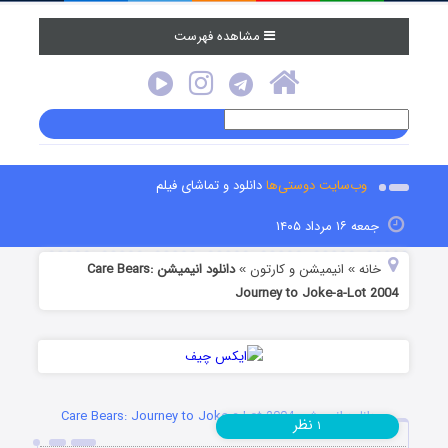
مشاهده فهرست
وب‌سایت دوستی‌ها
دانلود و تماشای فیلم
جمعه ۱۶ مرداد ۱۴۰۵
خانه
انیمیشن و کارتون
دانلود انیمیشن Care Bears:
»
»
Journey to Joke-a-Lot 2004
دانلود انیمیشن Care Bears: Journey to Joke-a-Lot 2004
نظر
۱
* * *
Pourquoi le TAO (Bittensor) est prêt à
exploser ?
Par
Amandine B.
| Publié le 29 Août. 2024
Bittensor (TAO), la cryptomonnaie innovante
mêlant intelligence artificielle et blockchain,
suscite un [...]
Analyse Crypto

§ **Problem requirements**
Copy each line of the entries in which the string "انیمیشن" is found.

§ **Answer to the exercise**
انیمیشن و کارتون
دانلود انیمیشن Care Bears:
دانلود انیمیشن Care Bears: Journey to Joke-a-Lot 2004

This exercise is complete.